株式会社モンテディオ山形は12月1日、髙橋節前社長の退任を受けて臨時の取締役会を開き、森谷俊雄(61歳)氏が代表取締役社長に就任したと発表。新社長となった森谷氏が取締役会後に就任記者会見を行った。森谷新社長の任期は髙橋前社長の任期を引き継ぎ17年4月まで。

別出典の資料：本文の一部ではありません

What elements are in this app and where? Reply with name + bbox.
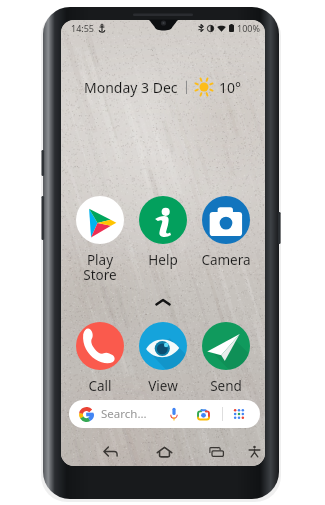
- button[interactable]: Search...: [69, 400, 260, 428]
- staticText: 14:55: [71, 22, 95, 34]
- staticText: Play Store: [83, 251, 117, 284]
- staticText: Monday 3 Dec: [84, 78, 178, 97]
- button[interactable]: Camera: [196, 196, 256, 269]
- button[interactable]: Play Store: [70, 196, 130, 284]
- button[interactable]: View: [133, 322, 193, 395]
- staticText: Call: [88, 377, 112, 395]
- button[interactable]: Show more apps: [153, 296, 173, 308]
- button[interactable]: Accessibility: [241, 437, 265, 465]
- button[interactable]: Back: [97, 437, 123, 465]
- button[interactable]: Recent apps: [203, 437, 229, 465]
- staticText: Send: [210, 377, 242, 395]
- button[interactable]: Send: [196, 322, 256, 395]
- button[interactable]: Call: [70, 322, 130, 395]
- staticText: Search...: [101, 406, 147, 422]
- staticText: 10°: [219, 78, 242, 97]
- button[interactable]: Help: [133, 196, 193, 269]
- staticText: 100%: [237, 22, 260, 34]
- staticText: Help: [148, 251, 178, 269]
- staticText: View: [148, 377, 178, 395]
- staticText: Camera: [201, 251, 251, 269]
- button[interactable]: Home: [151, 437, 177, 465]
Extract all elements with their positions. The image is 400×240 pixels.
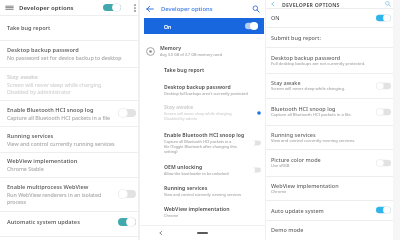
- button[interactable]: Switch on: [376, 206, 391, 214]
- button[interactable]: Switch off: [376, 108, 391, 116]
- staticText: Screen will never sleep while charging: [164, 111, 232, 116]
- staticText: Run WebView renderers in an isolated: [7, 191, 102, 198]
- staticText: Demo mode: [271, 226, 304, 233]
- staticText: Picture color mode: [271, 156, 321, 163]
- button[interactable]: ON: [266, 8, 393, 27]
- button[interactable]: Back: [146, 5, 154, 13]
- staticText: process: [7, 198, 27, 205]
- button[interactable]: Menu: [5, 3, 14, 12]
- button[interactable]: Enable multiprocess WebView: [0, 177, 138, 211]
- staticText: Automatic system updates: [7, 218, 80, 226]
- button[interactable]: Switch off: [376, 159, 391, 167]
- staticText: No password set for device backup to des…: [7, 54, 122, 61]
- button[interactable]: Automatic system updates: [0, 211, 138, 232]
- button[interactable]: Take bug report: [0, 15, 138, 40]
- staticText: Bluetooth HCI snoop log: [271, 105, 336, 112]
- button[interactable]: Switch off: [249, 140, 261, 146]
- button[interactable]: Running services: [266, 125, 393, 149]
- button[interactable]: Stay awake: [266, 73, 393, 98]
- staticText: View and control currently running servi…: [164, 192, 242, 197]
- button[interactable]: Enable Bluetooth HCI snoop log: [0, 100, 138, 126]
- staticText: Running services: [7, 132, 54, 140]
- staticText: Stay awake: [7, 73, 38, 81]
- staticText: OEM unlocking: [164, 164, 203, 171]
- staticText: Capture all Bluetooth HCI packets in a: [164, 139, 232, 144]
- staticText: Enable Bluetooth HCI snoop log: [7, 106, 94, 114]
- staticText: Stay awake: [164, 104, 193, 111]
- staticText: Full desktop backups are not currently p…: [271, 61, 366, 67]
- button[interactable]: Stay awake: [0, 67, 138, 100]
- staticText: WebView implementation: [271, 182, 339, 189]
- staticText: Running services: [271, 131, 316, 138]
- staticText: file (Toggle Bluetooth after changing th…: [164, 144, 237, 149]
- staticText: Running services: [164, 185, 208, 192]
- staticText: Enable multiprocess WebView: [7, 183, 89, 191]
- staticText: Capture all Bluetooth HCI packets in a f…: [271, 112, 352, 118]
- staticText: Chrome: [271, 189, 287, 195]
- staticText: WebView implementation: [164, 206, 230, 213]
- button[interactable]: Bluetooth HCI snoop log: [266, 98, 393, 125]
- staticText: Capture all Bluetooth HCI packets in a f…: [7, 114, 111, 121]
- staticText: Memory: [160, 45, 182, 52]
- button[interactable]: Stay awake: [140, 100, 265, 125]
- button[interactable]: Desktop backup password: [0, 40, 138, 67]
- button[interactable]: Back: [158, 230, 164, 236]
- button[interactable]: Submit bug report:: [266, 27, 393, 47]
- staticText: Developer options: [161, 5, 252, 13]
- button[interactable]: Picture color mode: [266, 149, 393, 176]
- staticText: Use sRGB: [271, 163, 290, 169]
- button[interactable]: Running services: [0, 126, 138, 152]
- button[interactable]: Search: [252, 5, 260, 13]
- staticText: Desktop full backups aren't currently pr…: [164, 91, 248, 96]
- button[interactable]: Home: [197, 232, 208, 234]
- button[interactable]: WebView implementation: [0, 152, 138, 177]
- button[interactable]: More options: [134, 4, 136, 12]
- staticText: DEVELOPER OPTIONS: [282, 1, 385, 8]
- staticText: Submit bug report:: [271, 34, 321, 41]
- button[interactable]: WebView implementation: [140, 201, 265, 223]
- button[interactable]: Take bug report: [140, 61, 265, 79]
- button[interactable]: Memory: [140, 41, 265, 61]
- button[interactable]: Search: [385, 1, 391, 7]
- button[interactable]: On: [144, 18, 264, 34]
- staticText: Developer options: [19, 4, 103, 12]
- button[interactable]: Desktop backup password: [266, 47, 393, 73]
- staticText: On: [164, 23, 245, 30]
- staticText: Disabled by admin: [164, 116, 198, 121]
- button[interactable]: Switch on: [245, 22, 258, 30]
- staticText: Stay awake: [271, 79, 301, 86]
- button[interactable]: Switch on: [376, 14, 391, 22]
- button[interactable]: Auto update system: [266, 200, 393, 220]
- staticText: Screen will never sleep while charging: [7, 81, 102, 88]
- button[interactable]: Back: [270, 1, 276, 7]
- button[interactable]: Switch on: [103, 3, 121, 12]
- staticText: Allow the bootloader to be unlocked: [164, 171, 229, 176]
- staticText: Desktop backup password: [164, 84, 231, 91]
- staticText: WebView implementation: [7, 157, 78, 165]
- staticText: setting): [164, 149, 178, 154]
- button[interactable]: Switch off: [118, 189, 136, 199]
- staticText: Take bug report: [7, 24, 51, 32]
- button[interactable]: Enable Bluetooth HCI snoop log: [140, 125, 265, 160]
- staticText: Desktop backup password: [7, 46, 79, 54]
- button[interactable]: Switch off: [249, 167, 261, 173]
- button[interactable]: Demo mode: [266, 220, 393, 239]
- staticText: Enable Bluetooth HCI snoop log: [164, 132, 245, 139]
- button[interactable]: Switch off: [376, 82, 391, 90]
- staticText: Take bug report: [164, 67, 205, 74]
- staticText: Avg 3.0 GB of 3.7 GB memory used: [160, 52, 223, 57]
- staticText: Screen will never sleep while charging.: [271, 86, 345, 92]
- staticText: Chrome: [164, 213, 179, 218]
- button[interactable]: WebView implementation: [266, 176, 393, 200]
- button[interactable]: Switch on: [118, 217, 136, 227]
- button[interactable]: Switch off: [118, 108, 136, 118]
- button[interactable]: Desktop backup password: [140, 79, 265, 100]
- button[interactable]: OEM unlocking: [140, 160, 265, 180]
- staticText: Disabled by administrator: [7, 88, 72, 95]
- staticText: View and control currently running servi…: [271, 138, 356, 144]
- staticText: Desktop backup password: [271, 54, 341, 61]
- staticText: View and control currently running servi…: [7, 140, 115, 147]
- button[interactable]: Running services: [140, 180, 265, 201]
- staticText: Chrome Stable: [7, 165, 44, 172]
- staticText: Auto update system: [271, 207, 324, 214]
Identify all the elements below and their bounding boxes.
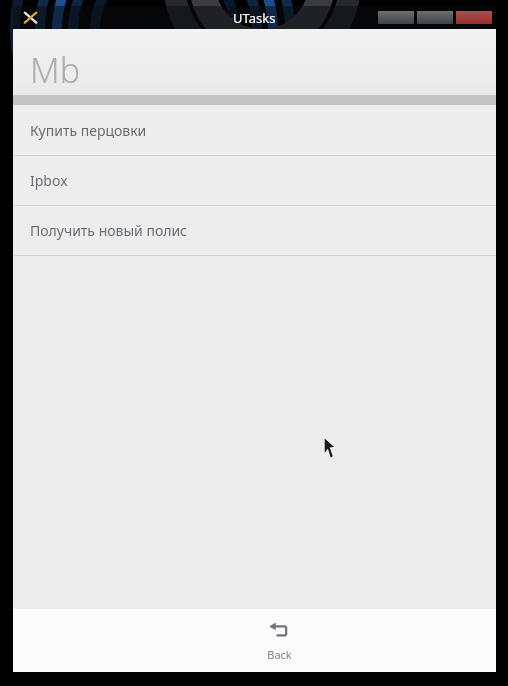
staticText: Back xyxy=(267,647,292,662)
button[interactable]: Minimize xyxy=(378,11,414,24)
button[interactable]: Купить перцовки xyxy=(13,106,496,156)
button[interactable]: Maximize xyxy=(417,11,453,24)
button[interactable]: Получить новый полис xyxy=(13,206,496,256)
staticText: Mb xyxy=(30,47,81,93)
staticText: Получить новый полис xyxy=(30,221,188,240)
staticText: Купить перцовки xyxy=(30,121,147,140)
staticText: UTasks xyxy=(233,9,276,27)
other: Back xyxy=(269,621,291,639)
button[interactable]: Ipbox xyxy=(13,156,496,206)
staticText: Ipbox xyxy=(30,171,68,190)
button[interactable]: App icon xyxy=(23,10,38,25)
button[interactable]: Back xyxy=(38,609,496,672)
button[interactable]: Close xyxy=(456,11,492,24)
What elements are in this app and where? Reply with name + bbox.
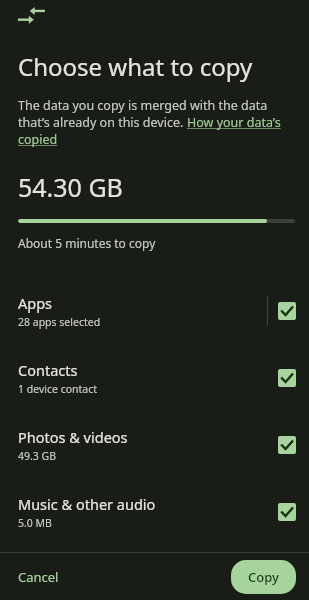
button[interactable]: Toggle Apps	[278, 302, 296, 320]
button[interactable]: Apps	[0, 277, 309, 344]
staticText: Cancel	[18, 568, 59, 586]
staticText: 54.30 GB	[18, 170, 123, 204]
button[interactable]: Toggle Music & other audio	[278, 503, 296, 521]
button[interactable]: Copy	[231, 560, 296, 594]
button[interactable]: Music & other audio	[0, 478, 309, 545]
staticText: that’s already on this device.	[18, 114, 187, 131]
staticText: 49.3 GB	[18, 449, 57, 463]
button[interactable]: Photos & videos	[0, 411, 309, 478]
other: Transfer data	[18, 6, 45, 25]
staticText: Copy	[248, 568, 279, 586]
staticText: Choose what to copy	[18, 50, 253, 83]
button[interactable]: Toggle Photos & videos	[278, 436, 296, 454]
staticText: 28 apps selected	[18, 315, 101, 329]
staticText: Photos & videos	[18, 427, 128, 447]
button[interactable]: Cancel	[8, 561, 69, 593]
staticText: About 5 minutes to copy	[18, 235, 156, 251]
staticText: Contacts	[18, 360, 78, 380]
staticText: The data you copy is merged with the dat…	[18, 97, 268, 114]
button[interactable]: Toggle Contacts	[278, 369, 296, 387]
staticText: 5.0 MB	[18, 516, 52, 530]
staticText: 1 device contact	[18, 382, 98, 396]
staticText: Apps	[18, 293, 53, 313]
button[interactable]: How your data’s	[187, 114, 281, 131]
button[interactable]: Contacts	[0, 344, 309, 411]
button[interactable]: copied	[18, 131, 58, 148]
staticText: Music & other audio	[18, 494, 156, 514]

会見の冒頭の挨拶では、モンテディオ山形について「幅広いファン層を持つ地域に根ざしたチームで子供たちの誇りと夢を育む存在」と話し、「まずはJ1復帰に向けて来季を戦うチームを支えられる経営的なやりくりをしながら支えていきたい。J2での戦いになるがファンサービスを向上させながら取り組んでいきたい」と経営の方針を述べた。
その後、「クラブを愛して支えてくれるファンサポーターの方々、そしてスポンサーの方々、自治体の方々、多くの方々の意見を伺いながらチームとファンのために頑張りたい。情熱を持ってチームを愛しながらこの重責を担いたい」と決意を表明した。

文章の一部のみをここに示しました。